Records contained in a dataset
■ ■ ■ ■ ■ ■ ■
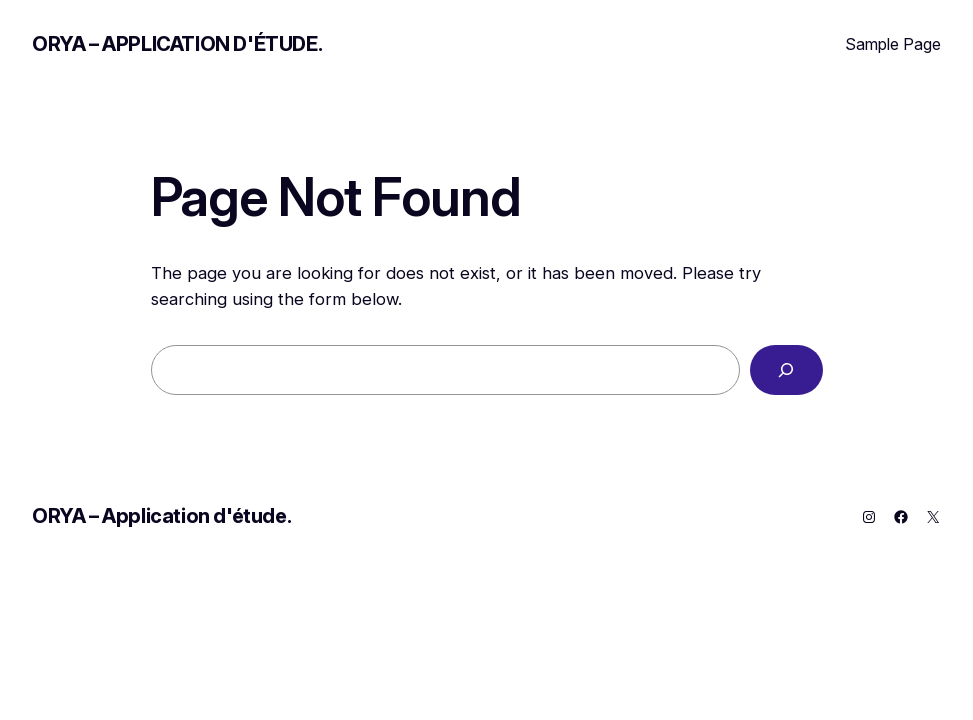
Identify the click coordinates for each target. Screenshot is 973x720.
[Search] (786, 370)
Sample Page (893, 44)
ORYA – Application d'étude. (177, 44)
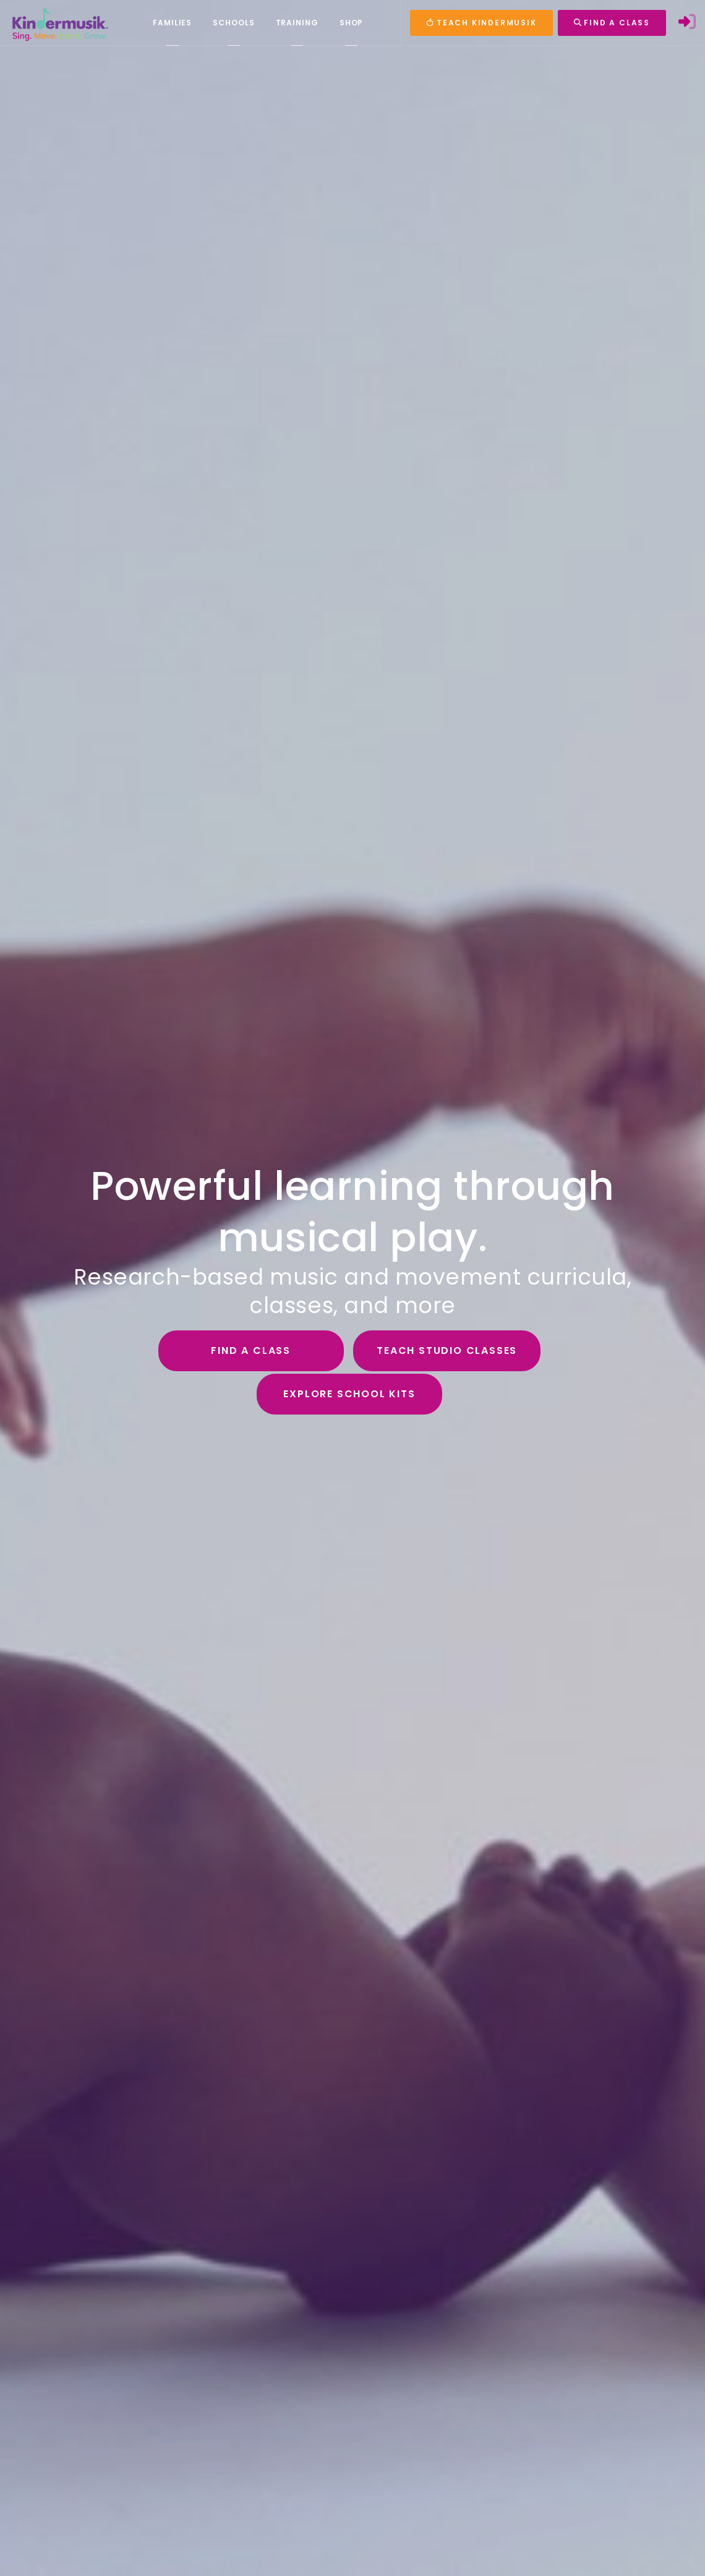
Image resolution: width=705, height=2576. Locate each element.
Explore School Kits (349, 1394)
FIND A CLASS (612, 22)
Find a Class (251, 1350)
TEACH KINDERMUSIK (481, 22)
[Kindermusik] (59, 22)
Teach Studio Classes (447, 1350)
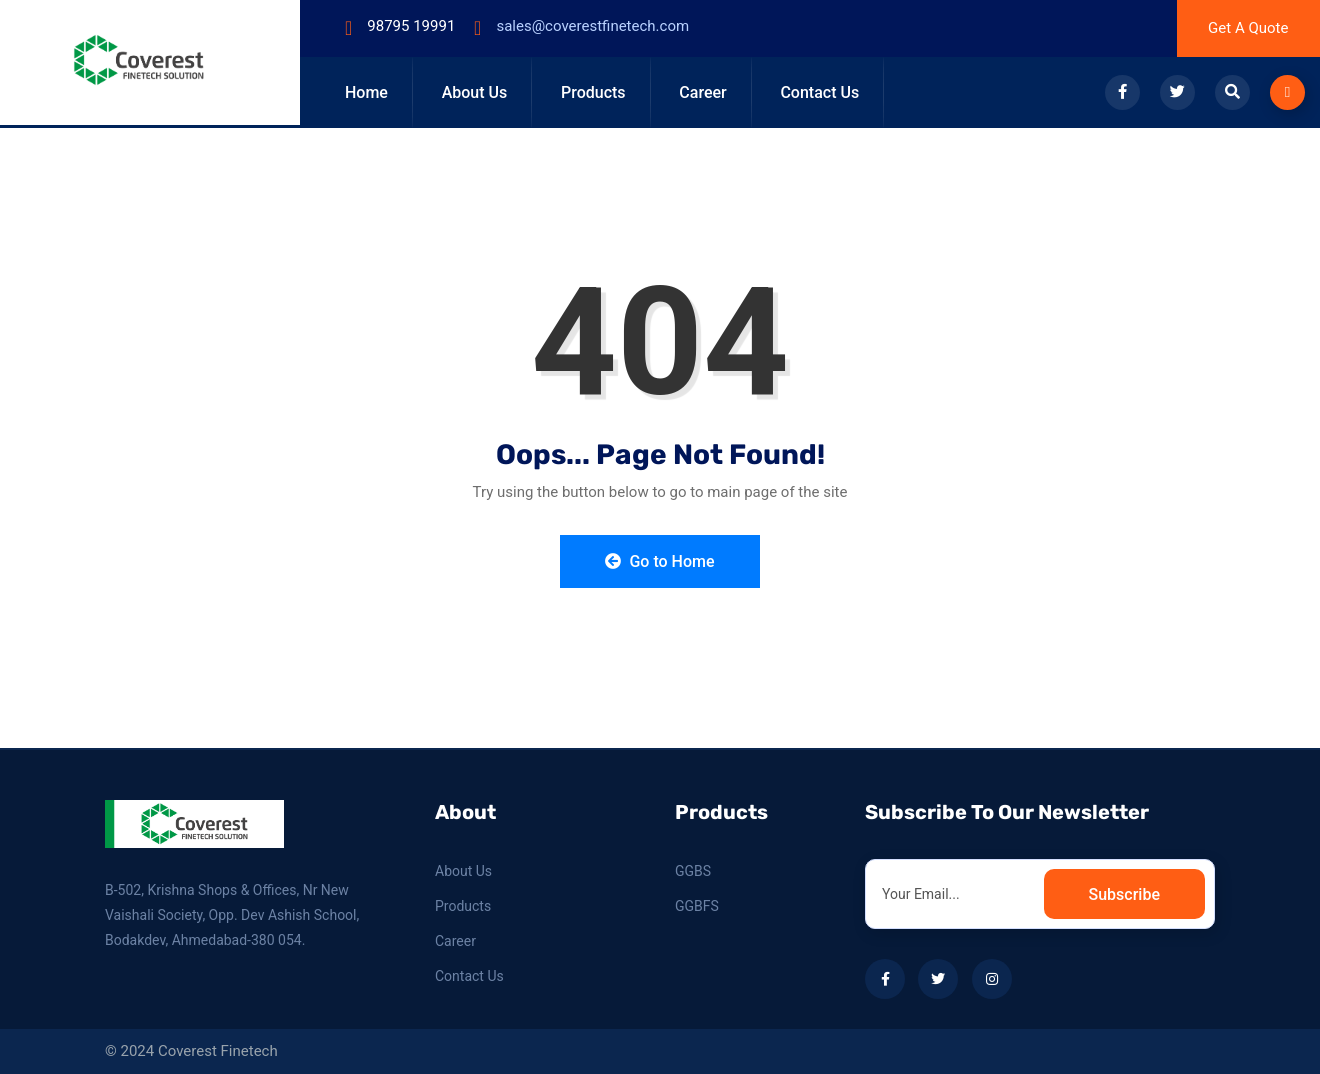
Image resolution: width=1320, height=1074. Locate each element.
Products (593, 92)
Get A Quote (1248, 28)
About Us (475, 92)
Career (702, 92)
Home (366, 92)
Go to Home (659, 561)
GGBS (693, 871)
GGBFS (697, 906)
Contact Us (819, 92)
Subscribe (1124, 894)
■ ■ ■ ■ ■ ■ ■
▸ Work task: Gather each line of the records holding the string "Image".

▸ Answer area:
Image resolution: width=705, height=2576. Locate each element.
Image resolution: width=1320, height=1074. Locate each element.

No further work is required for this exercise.